I think we also need to add a relation from u to all of the successors of w and v, since it should be transitive right?
I'm now trying it by myself, some other issues I ran into:
- What if the domains W,V are (partly) the same? (but the valuations could be different) How do we set the valuations in the merged model? Is it an idea to merge isomorphic disjoint copies so we do not have this problem?
A: Yes, your proof works; you have only to specify that the two countermodels must have disjoint frames $\langle W_1, R_1 \rangle$ and $\langle W_2, R_2 \rangle$. 

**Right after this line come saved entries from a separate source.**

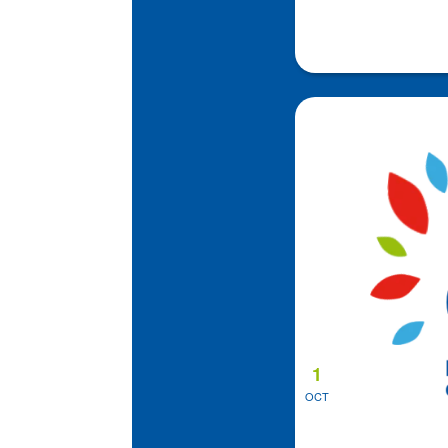
1
OCT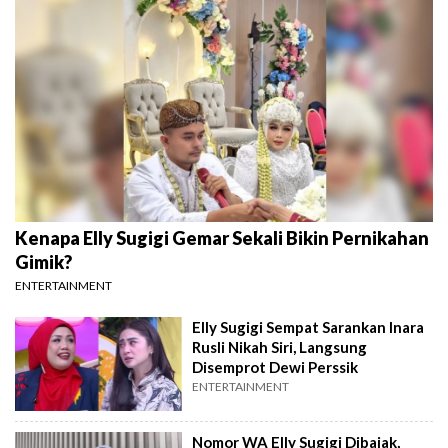
Kenapa Elly Sugigi Gemar Sekali Bikin Pernikahan
Gimik?
ENTERTAINMENT
Elly Sugigi Sempat Sarankan Inara
Rusli Nikah Siri, Langsung
Disemprot Dewi Perssik
ENTERTAINMENT
Nomor WA Elly Sugigi Dibajak,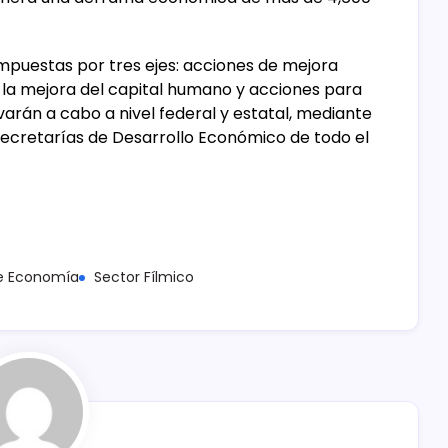
mpuestas por tres ejes: acciones de mejora
ra la mejora del capital humano y acciones para
evarán a cabo a nivel federal y estatal, mediante
secretarías de Desarrollo Económico de todo el
de Economía
Sector Fílmico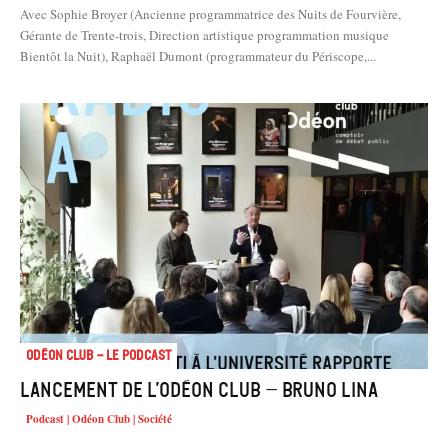
Avec Sophie Broyer (Ancienne programmatrice des Nuits de Fourvière,
Gérante de Trente-trois, Direction artistique programmation musique
Bientôt la Nuit), Raphaël Dumont (programmateur du Périscope,...
Odéon Club - Le Podcast
Lancement de l’Odéon Club – Bruno Lina
Podcast | Odéon Club | Société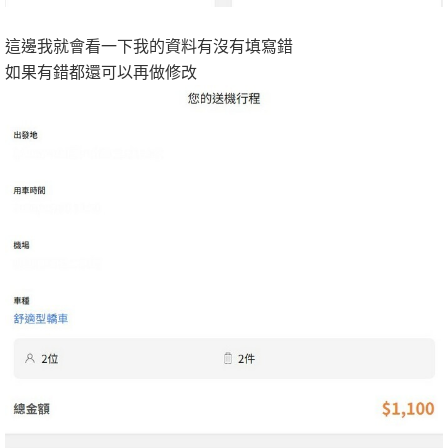
這邊我就會看一下我的資料有沒有填寫錯
如果有錯都還可以再做修改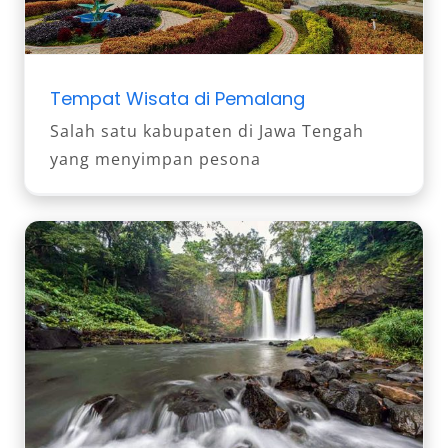
Tempat Wisata di Pemalang
Salah satu kabupaten di Jawa Tengah
yang menyimpan pesona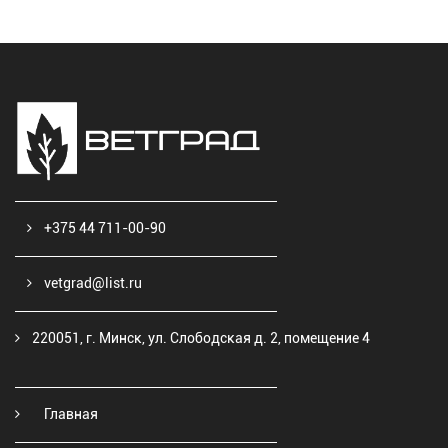
+375 44 711-00-90
vetgrad@list.ru
220051, г. Минск, ул. Слободская д. 2, помещение 4
Главная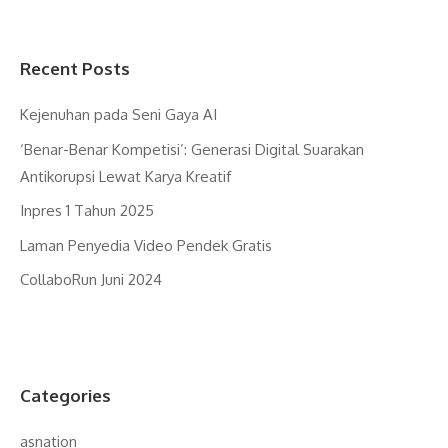
Recent Posts
Kejenuhan pada Seni Gaya AI
‘Benar-Benar Kompetisi’: Generasi Digital Suarakan
Antikorupsi Lewat Karya Kreatif
Inpres 1 Tahun 2025
Laman Penyedia Video Pendek Gratis
CollaboRun Juni 2024
Categories
asnation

The new model will have $W = \{ w_0 \} ∪ W_1 ∪ W_2$ and the "extended" accessibility relation will be : 

$xRy$ iff $x=w_0$ or $xR_1y$ or $xR_2y$.

A: \noindent \textbf{Claim:} if $\varphi \vee \psi$ is an intuitionistic tautology, then so is at least one of $\varphi$ and $\psi$. 
\begin{proof}
Suppose, for contradiction, that $\varphi \vee \psi$  is an intuitionistic tautology, but neither $\varphi$ nor $\psi$ is. Then, by definition, there exist Kripke models $(W_1,R_1,f_1)$, $(W_2,R_2,f_2)$ and states $w_1 \in W, w_2 \in W_2$ such that $(W_1,R_1,f_1),w_1 \nVdash \varphi$ and $(W_2,R_2,f_2),w_2 \nVdash \psi$. Now take the disjoint union of their isomorphic labeled copies. That is, consider $(W,R,f)$ with
\begin{itemize}
\item $W = W_1 \times {1} \cup W_2 \times {2}$,
\item $R = {\langle (w,1),(v,1) \rangle | (w,v) \in R_1 } \cup {\langle (w,2),(v,2) \rangle | (w,v) \in R_2 }$,
\item $f((w,i)) = f_i(w)$ for all $i \in {1,2}$ and $w \in W_i$. 
\end{itemize}
\noindent Furthermore, we add a common root $u$ of $(w_1,1),(w_2,2)$ to the model, so we get $(W' = W \cup \{u\},R' = R \cup \{(u,u)\} \cup \{\langle u,(v_1,1) \rangle | R(w_1,1)(v_1,1)\} \cup \\ \{\langle u,(v_2,2) \rangle | R(w_2,2)(v_2,2)\}, f')$ with $f'(w) = f(w)$ for $w \neq u$, and $f'(u)= \emptyset$. 
\end{proof}
\noindent It is straightforward to check that $(W',R',f')$ is still an intuitionistic Kripke model. $R$ is clearly still reflexive and transitive, and by adding $u$, we also added a reflexive arrow and all the transitive arrows to the successors of $(w_1,1)$ and $(w_2,2)$. Furthermore, monotonicity of $f$ still holds since $f(u) = \emptyset$. Thus, if $u R' (v,i)$, then we must have that $f(u) \subseteq f((v,i))$. Finally, since the successors of $w_1$, $w_2$ are unchanged, we have $(w,1) \nVdash \varphi$ and $(w,2) \nVdash \psi$. 
\vspace{0.3cm}
\noindent Then it follows that $u \nVdash \varphi$ since $Ru(w_1,1)$ and $(w_1,1) \nVdash \varphi$ and $u \nVdash \psi$ since $Ru(w_2,2)$ and $(w_2,2) \nVdash \psi$. But then we have $u \nVdash \varphi \vee \psi$, which contradicts our assumption that $\varphi \vee \psi$ is an intuitionistic tautology.